Stress increases the body’s demand for key nutrients—especially magnesium. When the nervous system responds to stress, it releases catecholamines and corticosteroids. According to a review in the Journal of the American College of Nutrition (1994;13(5):429-446), these stress hormones may worsen magnesium loss, potentially contributing to magnesium deficiency. Low magnesium status is linked with vasoconstriction, platelet aggregation, and disruptions in normal cardiac rhythm—factors that may influence cardiovascular resilience.

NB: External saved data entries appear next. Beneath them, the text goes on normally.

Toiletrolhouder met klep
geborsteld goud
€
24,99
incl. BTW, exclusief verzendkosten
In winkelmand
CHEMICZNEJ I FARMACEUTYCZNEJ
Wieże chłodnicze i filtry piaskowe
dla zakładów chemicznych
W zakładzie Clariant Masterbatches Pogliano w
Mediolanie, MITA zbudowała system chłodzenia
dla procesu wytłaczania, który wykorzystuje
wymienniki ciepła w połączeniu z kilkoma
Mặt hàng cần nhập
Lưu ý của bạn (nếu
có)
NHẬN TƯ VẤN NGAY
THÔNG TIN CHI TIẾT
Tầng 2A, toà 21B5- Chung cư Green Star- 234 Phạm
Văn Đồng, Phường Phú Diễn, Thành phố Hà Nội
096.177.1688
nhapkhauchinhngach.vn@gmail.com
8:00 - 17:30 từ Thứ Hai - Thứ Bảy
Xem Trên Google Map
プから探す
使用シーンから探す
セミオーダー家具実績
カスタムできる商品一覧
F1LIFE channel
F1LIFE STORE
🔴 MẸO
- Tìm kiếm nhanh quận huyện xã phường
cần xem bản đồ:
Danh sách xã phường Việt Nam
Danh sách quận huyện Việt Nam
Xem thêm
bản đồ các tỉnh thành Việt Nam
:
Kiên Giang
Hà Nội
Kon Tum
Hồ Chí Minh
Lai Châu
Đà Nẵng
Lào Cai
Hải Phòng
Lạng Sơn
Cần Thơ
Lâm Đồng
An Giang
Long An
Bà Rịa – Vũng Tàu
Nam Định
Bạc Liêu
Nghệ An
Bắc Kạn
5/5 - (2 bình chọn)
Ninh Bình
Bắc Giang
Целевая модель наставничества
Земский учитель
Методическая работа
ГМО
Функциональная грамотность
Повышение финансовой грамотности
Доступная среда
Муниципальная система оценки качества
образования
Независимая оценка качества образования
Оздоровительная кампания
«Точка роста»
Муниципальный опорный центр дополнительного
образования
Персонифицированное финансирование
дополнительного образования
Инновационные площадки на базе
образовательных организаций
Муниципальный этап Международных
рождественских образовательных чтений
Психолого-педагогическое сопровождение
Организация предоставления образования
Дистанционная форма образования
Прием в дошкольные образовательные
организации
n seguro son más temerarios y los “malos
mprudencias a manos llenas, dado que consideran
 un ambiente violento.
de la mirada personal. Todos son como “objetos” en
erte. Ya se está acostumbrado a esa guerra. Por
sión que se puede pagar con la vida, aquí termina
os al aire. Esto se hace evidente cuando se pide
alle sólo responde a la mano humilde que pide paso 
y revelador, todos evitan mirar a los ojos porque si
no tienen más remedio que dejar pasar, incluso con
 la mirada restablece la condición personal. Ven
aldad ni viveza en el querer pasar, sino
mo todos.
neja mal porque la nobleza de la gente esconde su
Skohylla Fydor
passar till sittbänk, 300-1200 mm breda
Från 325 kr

Other nutrients also appear to play a role in how the body responds to stress:

Omega-3 fatty acids

A large prospective cohort study of nearly 8,000 adults, published in the European Journal of Nutrition (2007;46(6):337-346), found that higher omega-3 intake was associated with better outcomes across several mental-health measures, including anxiety, low mood, and perceived stress.
Complementary findings were published in Hypertension (2004;44(5):732-738), where DHA supplementation reduced vasoconstriction triggered by psychological stressors.

Vitamin C

Vitamin C has been studied for its role in supporting the body’s stress response. In animal research reported by Medical Tribune (1999;40(16):4), stressed rats given vitamin C produced less corticosterone (their primary stress hormone) and maintained stronger immune markers compared with controls.
Earlier clinical observations also suggested a possible link between vitamin C (as sodium ascorbate), adrenal support, and symptom improvement in allergy patients. A review in the American Journal of Digestive Disorders (September 1947:302-306) noted benefits from 1–2 grams of sodium ascorbate daily, and a small study of 50 asthma patients found improvement in 42 individuals using whole adrenal extract combined with high salt intake. The proposed mechanism involved adrenal support and stabilization of stress-related sodium–potassium shifts.

Phosphatidylserine (PS)

Phosphatidylserine has been studied for its potential to moderate cortisol levels. A double-blind crossover trial published in the Journal of the International Society of Sports Nutrition (2008;5:11) found that 10 days of PS supplementation reduced exercise-induced cortisol elevations and improved perceived stress during moderate-intensity training.

These findings collectively point to the interconnected roles of magnesium, omega-3s, vitamin C, and phosphatidylserine in modulating the stress response and supporting metabolic balance.